Frequently Asked Questions (FAQ)

Q: What is the difference between EPUB 2 and EPUB 3?

A: EPUB 3 uses HTML5 instead of XHTML 1.1, supports CSS3 styling, MathML for equations, SVG graphics, JavaScript scripting, and enhanced accessibility features. EPUB 2 is simpler but lacks math support and modern web technologies, making EPUB 3 better for technical content.

Q: Are LaTeX equations rendered properly in EPUB3?

A: EPUB3 supports MathML, which can represent mathematical equations. LaTeX equations from notebook markdown cells are converted to MathML notation in the EPUB3 output. Rendering quality depends on the e-reader's MathML support -- Apple Books provides excellent rendering.

Q: Which e-readers support EPUB3?

A: Apple Books, Thorium Reader, and Readium provide excellent EPUB3 support. Google Play Books and Kobo offer partial support. Older e-readers and some budget devices may fall back to EPUB 2 rendering. Calibre also supports EPUB3 for desktop reading.

Q: How are code cells styled in the EPUB3?

A: Code cells use CSS3 styling with monospaced web fonts, background colors, and proper indentation. HTML5 semantic elements (<pre> and <code>) are used, providing better rendering than EPUB 2 on compatible readers.

Q: Is the EPUB3 output accessible?

A: Yes. EPUB3 includes accessibility features such as ARIA roles, semantic HTML5 elements, and proper document structure. This ensures that screen readers and other assistive technologies can navigate and read the content effectively.

Q: Can I add JavaScript interactivity to the EPUB3?

A: EPUB3 supports JavaScript, but support varies widely across readers. Most e-readers either disable JavaScript entirely or provide limited support. For reliable reading, the conversion focuses on static content. Interactive visualizations are converted to static representations.

Q: Can I convert the EPUB3 to Kindle format?

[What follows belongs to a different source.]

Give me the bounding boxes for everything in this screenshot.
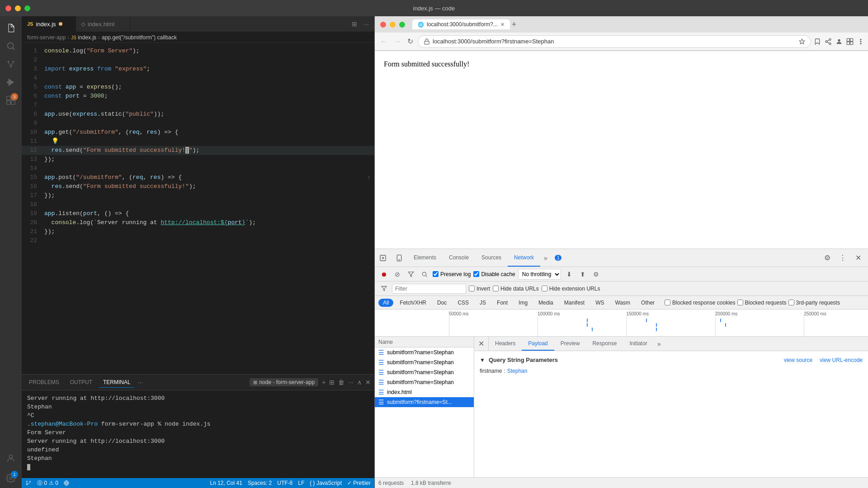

A: Yes. You can use Calibre to convert the EPUB3 file to AZW3 (Kindle Format 8). However, some EPUB3 features like MathML may not translate perfectly to Kindle format. For direct Kindle conversion, consider using our IPYNB to AZW3 converter.

Q: Why choose EPUB3 over EPUB 2 for notebooks?

A: EPUB3 is strongly recommended for notebooks because of MathML equation support, better code formatting via CSS3, SVG graphics support, and accessibility features. If your notebook contains math equations or requires good code rendering, EPUB3 is the clear choice.